What you return should match every record exactly, with the images removed.

++++ LISTED ENTRIES

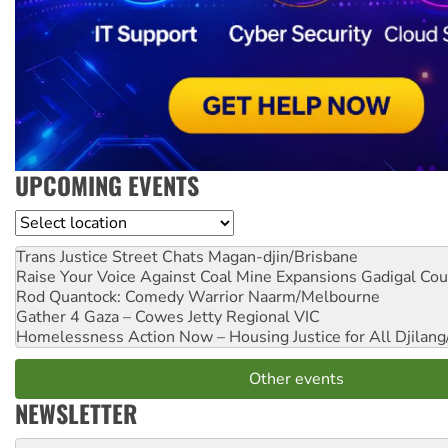
UPCOMING EVENTS
Location
Trans Justice Street Chats
Magan-djin/Brisbane
Raise Your Voice Against Coal Mine Expansions
Gadigal Cou
Rod Quantock: Comedy Warrior
Naarm/Melbourne
Gather 4 Gaza – Cowes Jetty
Regional VIC
Homelessness Action Now – Housing Justice for All
Djilang
Other events
NEWSLETTER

++++++++

### WRITTEN ANSWER
UPCOMING EVENTS
Location
Trans Justice Street Chats
Magan-djin/Brisbane
Raise Your Voice Against Coal Mine Expansions
Gadigal Cou
Rod Quantock: Comedy Warrior
Naarm/Melbourne
Gather 4 Gaza – Cowes Jetty
Regional VIC
Homelessness Action Now – Housing Justice for All
Djilang
Other events
NEWSLETTER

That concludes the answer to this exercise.